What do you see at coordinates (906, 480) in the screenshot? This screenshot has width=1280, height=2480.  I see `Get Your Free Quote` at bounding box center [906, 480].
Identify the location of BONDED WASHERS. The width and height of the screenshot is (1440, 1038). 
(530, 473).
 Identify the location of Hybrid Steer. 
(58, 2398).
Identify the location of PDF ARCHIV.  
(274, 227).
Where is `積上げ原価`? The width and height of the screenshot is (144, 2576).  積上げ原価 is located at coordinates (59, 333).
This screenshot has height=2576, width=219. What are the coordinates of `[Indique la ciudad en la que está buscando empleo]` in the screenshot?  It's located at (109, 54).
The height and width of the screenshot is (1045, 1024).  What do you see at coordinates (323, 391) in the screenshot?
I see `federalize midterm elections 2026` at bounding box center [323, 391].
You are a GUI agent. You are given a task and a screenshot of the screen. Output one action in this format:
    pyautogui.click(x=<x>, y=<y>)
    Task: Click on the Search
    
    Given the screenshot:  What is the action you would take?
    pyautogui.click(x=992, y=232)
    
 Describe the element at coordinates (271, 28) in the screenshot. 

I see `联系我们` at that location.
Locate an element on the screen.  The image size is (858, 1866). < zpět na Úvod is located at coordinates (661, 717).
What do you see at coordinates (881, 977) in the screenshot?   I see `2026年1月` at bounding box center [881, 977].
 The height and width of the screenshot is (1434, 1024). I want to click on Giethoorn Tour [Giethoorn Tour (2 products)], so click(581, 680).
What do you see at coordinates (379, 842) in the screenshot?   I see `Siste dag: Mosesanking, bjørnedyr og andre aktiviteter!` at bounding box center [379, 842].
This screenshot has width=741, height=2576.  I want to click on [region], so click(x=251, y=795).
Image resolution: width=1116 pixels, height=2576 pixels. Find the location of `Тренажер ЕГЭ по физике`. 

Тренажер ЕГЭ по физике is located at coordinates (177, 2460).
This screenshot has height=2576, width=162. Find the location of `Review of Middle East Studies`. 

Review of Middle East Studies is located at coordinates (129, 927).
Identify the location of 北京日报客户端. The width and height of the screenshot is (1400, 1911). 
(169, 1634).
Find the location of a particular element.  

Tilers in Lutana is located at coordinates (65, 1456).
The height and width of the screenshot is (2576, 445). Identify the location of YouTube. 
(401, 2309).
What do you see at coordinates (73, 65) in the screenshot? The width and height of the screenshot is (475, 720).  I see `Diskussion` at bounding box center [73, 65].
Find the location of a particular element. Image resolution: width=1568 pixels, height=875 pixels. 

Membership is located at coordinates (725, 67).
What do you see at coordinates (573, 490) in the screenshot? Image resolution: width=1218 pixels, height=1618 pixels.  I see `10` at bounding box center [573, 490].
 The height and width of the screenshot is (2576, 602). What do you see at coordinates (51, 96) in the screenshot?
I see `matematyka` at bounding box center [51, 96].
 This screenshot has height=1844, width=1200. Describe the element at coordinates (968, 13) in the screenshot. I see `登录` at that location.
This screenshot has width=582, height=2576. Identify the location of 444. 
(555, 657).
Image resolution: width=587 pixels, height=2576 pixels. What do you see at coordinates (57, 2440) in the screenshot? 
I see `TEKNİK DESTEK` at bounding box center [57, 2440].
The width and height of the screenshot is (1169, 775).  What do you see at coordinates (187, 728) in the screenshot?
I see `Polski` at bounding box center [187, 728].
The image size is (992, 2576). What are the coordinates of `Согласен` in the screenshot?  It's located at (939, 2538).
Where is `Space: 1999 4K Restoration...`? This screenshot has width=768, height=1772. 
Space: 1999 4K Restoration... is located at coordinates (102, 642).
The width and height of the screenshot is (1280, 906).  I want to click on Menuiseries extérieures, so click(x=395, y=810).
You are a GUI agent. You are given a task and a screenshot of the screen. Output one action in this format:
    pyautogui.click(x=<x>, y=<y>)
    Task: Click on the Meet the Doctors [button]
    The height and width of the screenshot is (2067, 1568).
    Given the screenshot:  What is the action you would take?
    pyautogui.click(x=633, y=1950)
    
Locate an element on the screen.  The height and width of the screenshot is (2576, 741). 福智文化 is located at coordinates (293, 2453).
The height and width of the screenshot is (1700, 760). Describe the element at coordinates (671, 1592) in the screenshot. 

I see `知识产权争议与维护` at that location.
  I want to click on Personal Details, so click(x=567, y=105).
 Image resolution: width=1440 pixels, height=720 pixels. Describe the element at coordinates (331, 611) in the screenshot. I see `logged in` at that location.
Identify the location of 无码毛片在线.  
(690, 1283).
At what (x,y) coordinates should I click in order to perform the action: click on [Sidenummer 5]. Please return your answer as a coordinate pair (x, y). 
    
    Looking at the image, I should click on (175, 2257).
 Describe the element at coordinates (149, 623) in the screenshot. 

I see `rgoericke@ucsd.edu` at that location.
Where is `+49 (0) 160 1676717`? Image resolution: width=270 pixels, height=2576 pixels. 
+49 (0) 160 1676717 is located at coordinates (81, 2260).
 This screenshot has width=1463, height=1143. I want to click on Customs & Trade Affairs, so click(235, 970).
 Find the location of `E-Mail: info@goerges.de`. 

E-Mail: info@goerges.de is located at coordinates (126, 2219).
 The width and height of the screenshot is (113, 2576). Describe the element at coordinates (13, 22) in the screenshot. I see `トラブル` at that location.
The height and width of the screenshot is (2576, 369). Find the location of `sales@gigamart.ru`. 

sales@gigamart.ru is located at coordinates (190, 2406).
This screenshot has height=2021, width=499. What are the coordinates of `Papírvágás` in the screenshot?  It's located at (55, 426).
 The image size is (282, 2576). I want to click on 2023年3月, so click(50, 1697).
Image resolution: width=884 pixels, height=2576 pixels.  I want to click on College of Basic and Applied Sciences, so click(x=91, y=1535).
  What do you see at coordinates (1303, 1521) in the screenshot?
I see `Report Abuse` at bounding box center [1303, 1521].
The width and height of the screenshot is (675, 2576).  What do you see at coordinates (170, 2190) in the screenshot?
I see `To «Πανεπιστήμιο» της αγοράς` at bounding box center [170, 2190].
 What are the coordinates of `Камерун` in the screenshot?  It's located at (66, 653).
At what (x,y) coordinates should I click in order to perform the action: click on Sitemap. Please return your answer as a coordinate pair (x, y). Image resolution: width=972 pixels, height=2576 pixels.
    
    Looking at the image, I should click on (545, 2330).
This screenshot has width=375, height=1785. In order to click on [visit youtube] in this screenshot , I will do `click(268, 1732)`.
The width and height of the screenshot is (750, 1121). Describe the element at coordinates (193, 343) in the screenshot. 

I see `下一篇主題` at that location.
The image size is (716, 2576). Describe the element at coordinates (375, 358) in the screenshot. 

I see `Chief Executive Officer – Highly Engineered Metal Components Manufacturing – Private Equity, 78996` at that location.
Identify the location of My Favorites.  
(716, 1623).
========================================================================
▶ **WORK TO BE COMPLETED**
The answer is every entry, repeated word for word.

▶ **ANSWER**
What do you see at coordinates (906, 480) in the screenshot? This screenshot has width=1280, height=2480.  I see `Get Your Free Quote` at bounding box center [906, 480].
Identify the location of BONDED WASHERS. The width and height of the screenshot is (1440, 1038). 
(530, 473).
 Identify the location of Hybrid Steer. 
(58, 2398).
Identify the location of PDF ARCHIV.  
(274, 227).
Where is `積上げ原価`? The width and height of the screenshot is (144, 2576).  積上げ原価 is located at coordinates (59, 333).
This screenshot has height=2576, width=219. What are the coordinates of `[Indique la ciudad en la que está buscando empleo]` in the screenshot?  It's located at (109, 54).
The height and width of the screenshot is (1045, 1024).  What do you see at coordinates (323, 391) in the screenshot?
I see `federalize midterm elections 2026` at bounding box center [323, 391].
You are a GUI agent. You are given a task and a screenshot of the screen. Output one action in this format:
    pyautogui.click(x=<x>, y=<y>)
    Task: Click on the Search
    
    Given the screenshot:  What is the action you would take?
    pyautogui.click(x=992, y=232)
    
 Describe the element at coordinates (271, 28) in the screenshot. 

I see `联系我们` at that location.
Locate an element on the screen.  The image size is (858, 1866). < zpět na Úvod is located at coordinates (661, 717).
What do you see at coordinates (881, 977) in the screenshot?   I see `2026年1月` at bounding box center [881, 977].
 The height and width of the screenshot is (1434, 1024). I want to click on Giethoorn Tour [Giethoorn Tour (2 products)], so click(581, 680).
What do you see at coordinates (379, 842) in the screenshot?   I see `Siste dag: Mosesanking, bjørnedyr og andre aktiviteter!` at bounding box center [379, 842].
This screenshot has width=741, height=2576.  I want to click on [region], so click(x=251, y=795).
Image resolution: width=1116 pixels, height=2576 pixels. Find the location of `Тренажер ЕГЭ по физике`. 

Тренажер ЕГЭ по физике is located at coordinates (177, 2460).
This screenshot has height=2576, width=162. Find the location of `Review of Middle East Studies`. 

Review of Middle East Studies is located at coordinates (129, 927).
Identify the location of 北京日报客户端. The width and height of the screenshot is (1400, 1911). 
(169, 1634).
Find the location of a particular element.  

Tilers in Lutana is located at coordinates (65, 1456).
The height and width of the screenshot is (2576, 445). Identify the location of YouTube. 
(401, 2309).
What do you see at coordinates (73, 65) in the screenshot? The width and height of the screenshot is (475, 720).  I see `Diskussion` at bounding box center [73, 65].
Find the location of a particular element. Image resolution: width=1568 pixels, height=875 pixels. 

Membership is located at coordinates (725, 67).
What do you see at coordinates (573, 490) in the screenshot? Image resolution: width=1218 pixels, height=1618 pixels.  I see `10` at bounding box center [573, 490].
 The height and width of the screenshot is (2576, 602). What do you see at coordinates (51, 96) in the screenshot?
I see `matematyka` at bounding box center [51, 96].
 This screenshot has height=1844, width=1200. Describe the element at coordinates (968, 13) in the screenshot. I see `登录` at that location.
This screenshot has width=582, height=2576. Identify the location of 444. 
(555, 657).
Image resolution: width=587 pixels, height=2576 pixels. What do you see at coordinates (57, 2440) in the screenshot? 
I see `TEKNİK DESTEK` at bounding box center [57, 2440].
The width and height of the screenshot is (1169, 775).  What do you see at coordinates (187, 728) in the screenshot?
I see `Polski` at bounding box center [187, 728].
The image size is (992, 2576). What are the coordinates of `Согласен` in the screenshot?  It's located at (939, 2538).
Where is `Space: 1999 4K Restoration...`? This screenshot has width=768, height=1772. 
Space: 1999 4K Restoration... is located at coordinates (102, 642).
The width and height of the screenshot is (1280, 906).  I want to click on Menuiseries extérieures, so click(x=395, y=810).
You are a GUI agent. You are given a task and a screenshot of the screen. Output one action in this format:
    pyautogui.click(x=<x>, y=<y>)
    Task: Click on the Meet the Doctors [button]
    The height and width of the screenshot is (2067, 1568).
    Given the screenshot:  What is the action you would take?
    pyautogui.click(x=633, y=1950)
    
Locate an element on the screen.  The height and width of the screenshot is (2576, 741). 福智文化 is located at coordinates (293, 2453).
The height and width of the screenshot is (1700, 760). Describe the element at coordinates (671, 1592) in the screenshot. 

I see `知识产权争议与维护` at that location.
  I want to click on Personal Details, so click(x=567, y=105).
 Image resolution: width=1440 pixels, height=720 pixels. Describe the element at coordinates (331, 611) in the screenshot. I see `logged in` at that location.
Identify the location of 无码毛片在线.  
(690, 1283).
At what (x,y) coordinates should I click in order to perform the action: click on [Sidenummer 5]. Please return your answer as a coordinate pair (x, y). 
    
    Looking at the image, I should click on (175, 2257).
 Describe the element at coordinates (149, 623) in the screenshot. 

I see `rgoericke@ucsd.edu` at that location.
Where is `+49 (0) 160 1676717`? Image resolution: width=270 pixels, height=2576 pixels. 
+49 (0) 160 1676717 is located at coordinates (81, 2260).
 This screenshot has width=1463, height=1143. I want to click on Customs & Trade Affairs, so click(235, 970).
 Find the location of `E-Mail: info@goerges.de`. 

E-Mail: info@goerges.de is located at coordinates (126, 2219).
 The width and height of the screenshot is (113, 2576). Describe the element at coordinates (13, 22) in the screenshot. I see `トラブル` at that location.
The height and width of the screenshot is (2576, 369). Find the location of `sales@gigamart.ru`. 

sales@gigamart.ru is located at coordinates (190, 2406).
This screenshot has height=2021, width=499. What are the coordinates of `Papírvágás` in the screenshot?  It's located at (55, 426).
 The image size is (282, 2576). I want to click on 2023年3月, so click(50, 1697).
Image resolution: width=884 pixels, height=2576 pixels.  I want to click on College of Basic and Applied Sciences, so click(x=91, y=1535).
  What do you see at coordinates (1303, 1521) in the screenshot?
I see `Report Abuse` at bounding box center [1303, 1521].
The width and height of the screenshot is (675, 2576).  What do you see at coordinates (170, 2190) in the screenshot?
I see `To «Πανεπιστήμιο» της αγοράς` at bounding box center [170, 2190].
 What are the coordinates of `Камерун` in the screenshot?  It's located at (66, 653).
At what (x,y) coordinates should I click in order to perform the action: click on Sitemap. Please return your answer as a coordinate pair (x, y). Image resolution: width=972 pixels, height=2576 pixels.
    
    Looking at the image, I should click on (545, 2330).
This screenshot has width=375, height=1785. In order to click on [visit youtube] in this screenshot , I will do `click(268, 1732)`.
The width and height of the screenshot is (750, 1121). Describe the element at coordinates (193, 343) in the screenshot. 

I see `下一篇主題` at that location.
The image size is (716, 2576). Describe the element at coordinates (375, 358) in the screenshot. 

I see `Chief Executive Officer – Highly Engineered Metal Components Manufacturing – Private Equity, 78996` at that location.
Identify the location of My Favorites.  
(716, 1623).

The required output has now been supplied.